Systems

A "system" is what --system selects: the ecosystem to scan. Each system contributes its own collector (gathers raw package data), enrichers (add hashes, licenses, etc.), and CLI options.

System Default for --product-name Default product type metadata.component Description
dpkg --system (default) Optional operating-system The product if --product-name is set, else the scanned host OS (from /etc/os-release) Local Debian/Ubuntu dpkg database
pip Required application Always the product named by --product-name A Python virtualenv

"Default product type" is the CycloneDX type for metadata.component when --product-name is given but --product-type is not.

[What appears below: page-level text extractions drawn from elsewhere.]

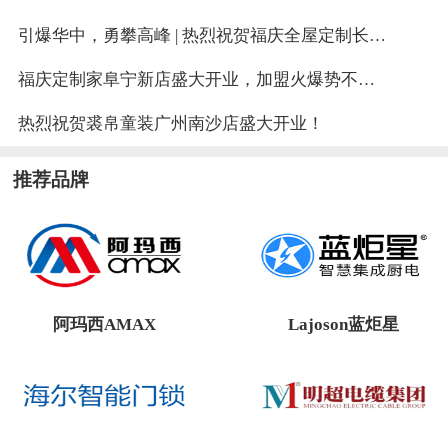
引爆华中，勇攀高峰 | 热烈祝贺福庆全屋定制长沙总店盛大开业！
福庆定制家阜宁新店盛大开业，加盟火爆势不可挡
热烈祝贺裘帛童装广州南沙店盛大开业！
推荐品牌
阿玛西AMAX
Lajoson蓝炬星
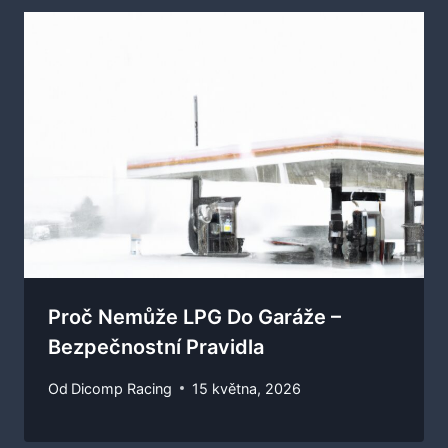
Proč Nemůže LPG Do Garáže –
Bezpečnostní Pravidla
Od
Dicomp Racing
15 května, 2026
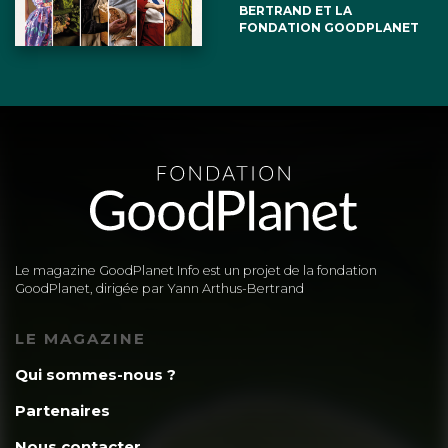
BERTRAND ET LA
FONDATION GOODPLANET
Le magazine GoodPlanet Info est un projet de la fondation
GoodPlanet, dirigée par Yann Arthus-Bertrand
LE MAGAZINE
Qui sommes-nous ?
Partenaires
Nous contacter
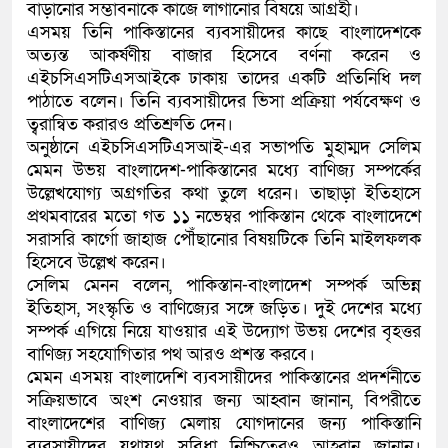
বাড়ানোর সম্ভাবনাকে কাজে লাগানোর বিষয়ে আগ্রহী।
এসময় তিনি পাকিস্তানের ব্যবসায়ীদের কাছে বাংলাদেশকে
অত্যন্ত আকর্ষণীয় বাজার হিসেবে বর্ণনা করেন ও
এইচসিএসটিএসআইকে ঢাকায় তাদের একটি প্রতিনিধি দল
পাঠাতে বলেন। তিনি ব্যবসায়ীদের ভিসা প্রক্রিয়া পর্যবেক্ষণ ও
ত্বরান্বিত করারও প্রতিশ্রুতি দেন।
অনুষ্ঠানে এইচসিএসটিএসআই-এর সভাপতি মুহাম্মদ সেলিম
মেমন উভয় বাংলাদেশ-পাকিস্তানের মধ্যে বাণিজ্য সম্পর্কের
উল্লেখযোগ্য অগ্রগতির কথা তুলে ধরেন। তাছাড়া ইতিহাসে
প্রথমবারের মতো গত ১১ নভেম্বর পাকিস্তান থেকে বাংলাদেশে
সরাসরি কার্গো জাহাজ পৌঁছানোর বিষয়টিকে তিনি মাইলফলক
হিসেবে উল্লেখ করেন।
সেলিম মেনন বলেন, পাকিস্তান-বাংলাদেশ সম্পর্ক অভিন্ন
ইতিহাস, সংস্কৃতি ও বাণিজ্যের সঙ্গে জড়িত। দুই দেশের মধ্যে
সম্পর্ক এগিয়ে নিয়ে যাওয়ার এই উদ্যোগ উভয় দেশের বৃহত্তর
বাণিজ্য সহযোগিতার পথ আরও প্রশস্ত করবে।
মেমন এসময় বাংলাদেশি ব্যবসায়ীদের পাকিস্তানের প্রদর্শনীতে
সক্রিয়ভাবে অংশ নেওয়ার জন্য আহ্বান জানান, বিপরীতে
বাংলাদেশের বাণিজ্য মেলায় যোগদানের জন্য পাকিস্তানি
ব্যবসায়ীদের যথাযথ সুবিধা নিশ্চিতেরও আহ্বান জানান।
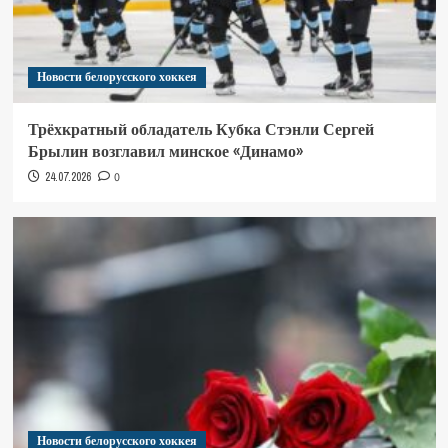
Новости белорусского хоккея
Трёхкратный обладатель Кубка Стэнли Сергей
Брылин возглавил минское «Динамо»
24.07.2026
0
Новости белорусского хоккея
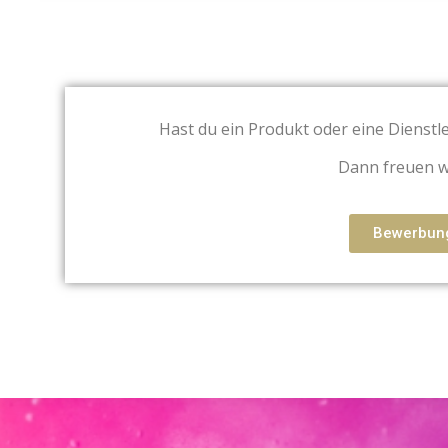
Hast du ein Produkt oder eine Dienstle
Dann freuen w
Bewerbung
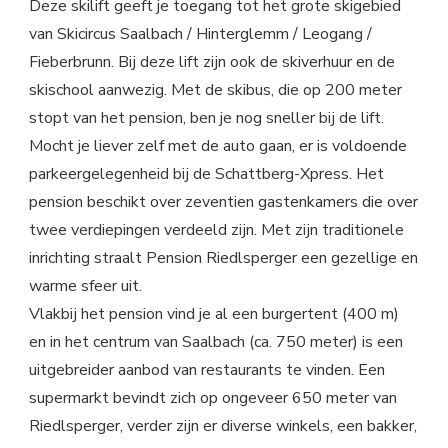
Deze skilift geeft je toegang tot het grote skigebied
van Skicircus Saalbach / Hinterglemm / Leogang /
Fieberbrunn. Bij deze lift zijn ook de skiverhuur en de
skischool aanwezig. Met de skibus, die op 200 meter
stopt van het pension, ben je nog sneller bij de lift.
Mocht je liever zelf met de auto gaan, er is voldoende
parkeergelegenheid bij de Schattberg-Xpress. Het
pension beschikt over zeventien gastenkamers die over
twee verdiepingen verdeeld zijn. Met zijn traditionele
inrichting straalt Pension Riedlsperger een gezellige en
warme sfeer uit.
Vlakbij het pension vind je al een burgertent (400 m)
en in het centrum van Saalbach (ca. 750 meter) is een
uitgebreider aanbod van restaurants te vinden. Een
supermarkt bevindt zich op ongeveer 650 meter van
Riedlsperger, verder zijn er diverse winkels, een bakker,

Whether --product-name is required depends on the system: for dpkg, the thing being scanned is the host OS, so it can fall back to describing that OS (type operating-system) and --product-name is optional. For pip, scanning a virtualenv has nothing to do with the host OS, so there's no meaningful fallback — --product-name is required, and the CLI rejects --system pip without it.

Want to scan something else (npm, a container image, …)? See Extending whatever2sbom — adding a system is the most common extension.

Schemas

--schema selects the output document format; --spec-version selects which version of that format's specification to target.

Format Versions Notes
cyclonedx 1.6 Default. Produces a .cdx.json file, validated against the bundled CycloneDX 1.6 JSON schema.

Adding a new schema (e.g. SPDX) or a new spec version of an existing one (e.g. CycloneDX 1.7) is covered in Extending whatever2sbom.